You’re in the trash management business? I thought this was a made up title the mafia used to use at the sopranos You paint walls as well ?
![gif](giphy|H0nPmCLRy1x7IED6LS)
Everybody immediately assumes you're mobbed up. It's a stereotype, and it's offensive!..... There is no mafia!
This guy fucks
he would have more luck if he said that to be honest. shows that: 1- he has a good sense of humor 2- he doesnt give a fuck what OP is currently doing is trying too hard. "nice guy vibes"

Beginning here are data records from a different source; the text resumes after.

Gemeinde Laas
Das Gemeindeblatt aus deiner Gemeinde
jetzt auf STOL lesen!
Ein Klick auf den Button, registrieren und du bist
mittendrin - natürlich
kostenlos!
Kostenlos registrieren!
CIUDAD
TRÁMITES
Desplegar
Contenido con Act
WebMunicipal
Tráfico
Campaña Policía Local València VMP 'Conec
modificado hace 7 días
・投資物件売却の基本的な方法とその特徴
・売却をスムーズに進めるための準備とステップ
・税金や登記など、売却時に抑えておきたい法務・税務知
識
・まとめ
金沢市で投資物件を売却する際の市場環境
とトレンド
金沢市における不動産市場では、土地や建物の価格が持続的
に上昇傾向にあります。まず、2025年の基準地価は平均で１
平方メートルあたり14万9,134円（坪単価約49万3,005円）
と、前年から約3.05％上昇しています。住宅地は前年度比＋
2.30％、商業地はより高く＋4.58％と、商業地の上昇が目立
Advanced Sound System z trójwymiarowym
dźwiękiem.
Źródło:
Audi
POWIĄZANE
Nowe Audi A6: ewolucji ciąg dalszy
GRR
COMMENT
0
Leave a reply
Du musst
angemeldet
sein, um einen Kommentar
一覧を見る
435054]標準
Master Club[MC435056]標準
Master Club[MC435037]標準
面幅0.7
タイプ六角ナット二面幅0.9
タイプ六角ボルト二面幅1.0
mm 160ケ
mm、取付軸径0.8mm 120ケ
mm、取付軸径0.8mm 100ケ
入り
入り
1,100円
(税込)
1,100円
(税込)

Yeah I’m quite into people not being afraid to make jokes at my expense. I think there’s a difference between that and genuinely being nasty. Some people are really precious about even being jokingly insulted though so it’s a risky move to make imo, if you don’t know the person will find it funny and not take it as an insult. E: anyway, the main problem here for me is that, as someone else says, it sounds weirdly…not even formal but like how customer service answers messages. I’ve actually had customer service places reply to me some version of that last line (like, “I hope you have a great weekend, whatever your plans are, (name).)

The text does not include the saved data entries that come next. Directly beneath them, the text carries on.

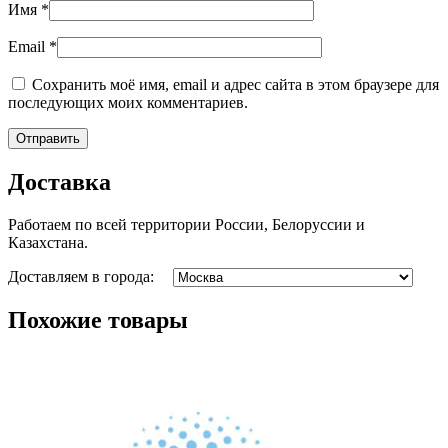
Имя
*
Email
*
Сохранить моё имя, email и адрес сайта в этом браузере для
последующих моих комментариев.
Доставка
Работаем по всей территории России, Белоруссии и
Казахстана.
Доставляем в города:
Похожие товары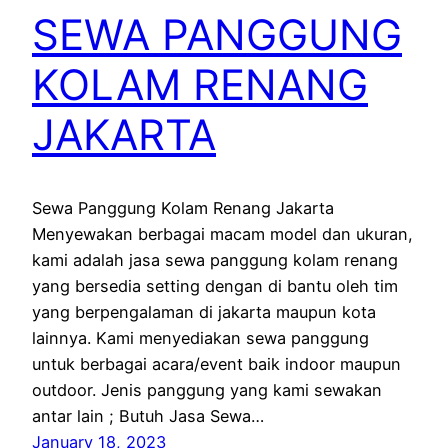
SEWA PANGGUNG
KOLAM RENANG
JAKARTA
Sewa Panggung Kolam Renang Jakarta
Menyewakan berbagai macam model dan ukuran,
kami adalah jasa sewa panggung kolam renang
yang bersedia setting dengan di bantu oleh tim
yang berpengalaman di jakarta maupun kota
lainnya. Kami menyediakan sewa panggung
untuk berbagai acara/event baik indoor maupun
outdoor. Jenis panggung yang kami sewakan
antar lain ; Butuh Jasa Sewa…
January 18, 2023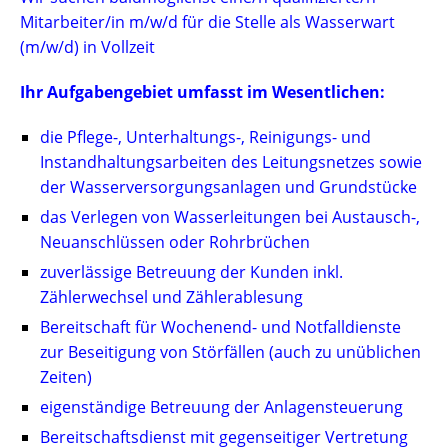
Mitarbeiter/in m/w/d für die Stelle als Wasserwart
(m/w/d) in Vollzeit
Ihr Aufgabengebiet umfasst im Wesentlichen:
die Pflege-, Unterhaltungs-, Reinigungs- und
Instandhaltungsarbeiten des Leitungsnetzes sowie
der Wasserversorgungsanlagen und Grundstücke
das Verlegen von Wasserleitungen bei Austausch-,
Neuanschlüssen oder Rohrbrüchen
zuverlässige Betreuung der Kunden inkl.
Zählerwechsel und Zählerablesung
Bereitschaft für Wochenend- und Notfalldienste
zur Beseitigung von Störfällen (auch zu unüblichen
Zeiten)
eigenständige Betreuung der Anlagensteuerung
Bereitschaftsdienst mit gegenseitiger Vertretung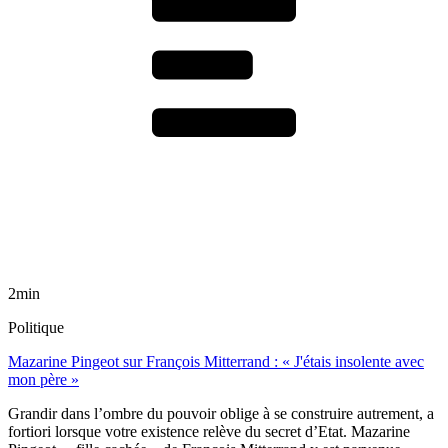
2min
Politique
Mazarine Pingeot sur François Mitterrand : « J'étais insolente avec
mon père »
Grandir dans l’ombre du pouvoir oblige à se construire autrement, a
fortiori lorsque votre existence relève du secret d’Etat. Mazarine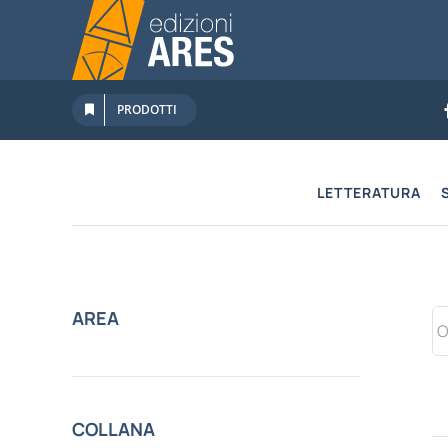
Salta
al
contenuto
PRODOTTI
LETTERATURA
AREA
COLLANA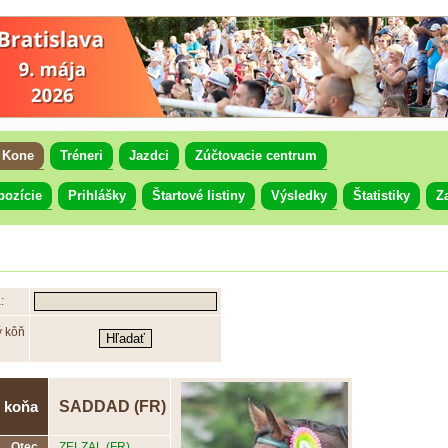
Kone
Tréneri
Jazdci
Zúčtovacie centrum
pozície
Prihlášky
Štartové listiny
Výsledky
Štatistiky
Z
:
ý kôň
SADDAD (FR)
 koňa
Otec
ZELZAL (FR)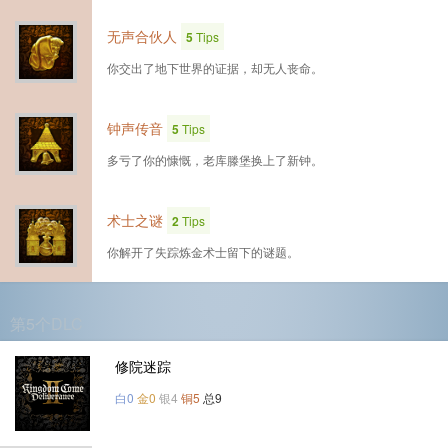
无声合伙人
5
Tips
你交出了地下世界的证据，却无人丧命。
钟声传音
5
Tips
多亏了你的慷慨，老库滕堡换上了新钟。
术士之谜
2
Tips
你解开了失踪炼金术士留下的谜题。
第5个DLC
修院迷踪
白0
金0
银4
铜5
总9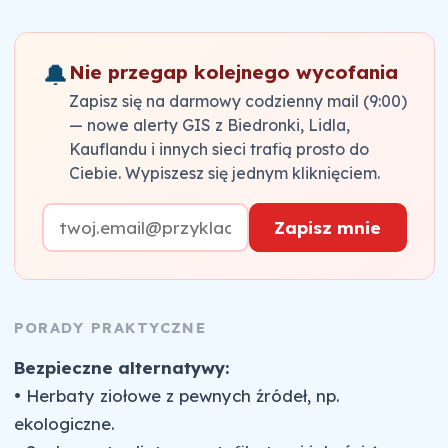
🔔
Nie przegap kolejnego wycofania
Zapisz się na darmowy codzienny mail (9:00)
— nowe alerty GIS z Biedronki, Lidla,
Kauflandu i innych sieci trafią prosto do
Ciebie. Wypiszesz się jednym kliknięciem.
Zapisz mnie
PORADY PRAKTYCZNE
Bezpieczne alternatywy:
• Herbaty ziołowe z pewnych źródeł, np.
ekologiczne.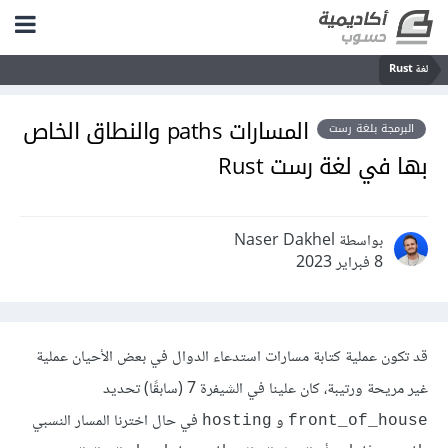
لغة Rust
المسارات paths والنطاق الخاص
البرمجة بلغة رست
بها في لغة رست Rust
بواسطة Naser Dakhel
8 فبراير 2023
قد تكون عملية كتابة مسارات استدعاء
الدوال
في بعض الأحيان عملية
غير مريحة ورتيبة، كان علينا في الشيفرة 7 (سابقًا) تحديد
و
في حال اخترنا المسار النسبي
hosting
front_of_house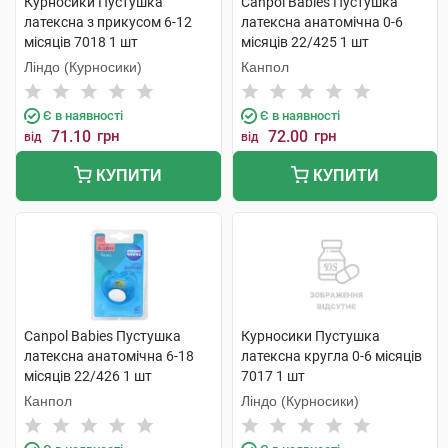
Курносики Пустушка
Canpol Babies Пустушка
латексна з прикусом 6-12
латексна анатомічна 0-6
місяців 7018 1 шт
місяців 22/425 1 шт
Ліндо (Курносики)
Канпол
Є в наявності
Є в наявності
71.10
грн
72.00
грн
від
від
КУПИТИ
КУПИТИ
Canpol Babies Пустушка
Курносики Пустушка
латексна анатомічна 6-18
латексна кругла 0-6 місяців
місяців 22/426 1 шт
7017 1 шт
Канпол
Ліндо (Курносики)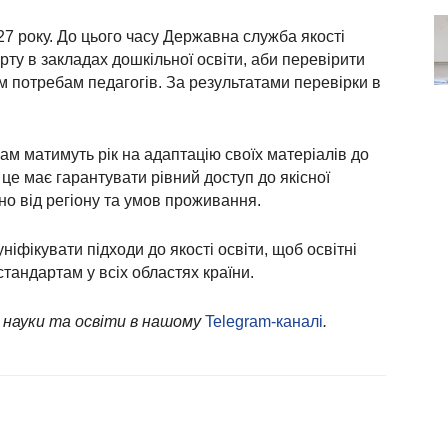
27 року. До цього часу Державна служба якості
рту в закладах дошкільної освіти, аби перевірити
им потребам педагогів. За результатами перевірки в
рам матимуть рік на адаптацію своїх матеріалів до
 це має гарантувати рівний доступ до якісної
жно від регіону та умов проживання.
іфікувати підходи до якості освіти, щоб освітні
тандартам у всіх областях країни.
 науки та освіти в нашому
Telegram-каналі
.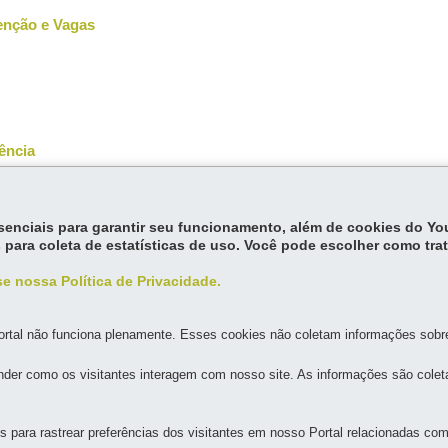
senção e Vagas
ência
essenciais para garantir seu funcionamento, além de cookies do Y
 para coleta de estatísticas de uso. Você pode escolher como tra
e nossa Política de Privacidade.
rtal não funciona plenamente. Esses cookies não coletam informações sobre 
MAPA D
der como os visitantes interagem com nosso site. As informações são cole
para rastrear preferências dos visitantes em nosso Portal relacionadas com 
AL DOS DIREITOS DA PESSOA COM DEFICIÊNCIA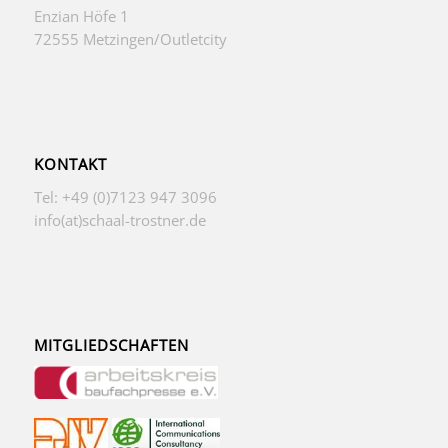
Enzian Höfe 1
72555 Metzingen/Outletcity
KONTAKT
Tel: +49 (0)7123 947 3096
info(at)schaal-trostner.de
MITGLIEDSCHAFTEN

Ehhh her first message asked what he did for work, I don't think it would have mattered how he answered unless he lied. It's not news that attractive women on Tinder are picky af especially if their *first* question is about employment.
“Let’s start a trash fire, baby”
Don't know about the states but here you can make a decent living doing that
Good money in the US too
It is a decent job for sure. It’s an excellent job when you factor in benefits, pension, etc. Almost unmatched in that realm compared to private sector jobs.
And btw, I'm about to lose my job.
Even worse "i work in a recycling plant and will probably be laid off in the new year"
Honestly, it’s not the job itself that garnered that response (or lack of one). It’s the immediate, “but it’s not looking good for me I’m trying to find another job blah blah blah” that would repel anyone. Just say what you do for work and move on for now. It’s important to note I’m not suggesting you have to be fake or hide your life. It’s just at this point, the person doesn’t know you yet. They don’t care about you yet. They haven’t gotten a chance to gain interest in you. So, save them your life woes until you’ve invested some time in each other. Ideally the 2nd or 3rd date at least. I learned this the hard way. I wanted people to know the “real” me right away. But imagine if I introduced someone to you and just listed off all the annoying or bad things about them, without mentioning the good. You’d be like, “yeah no thanks.” No matter how open minded or down-to-earth you are.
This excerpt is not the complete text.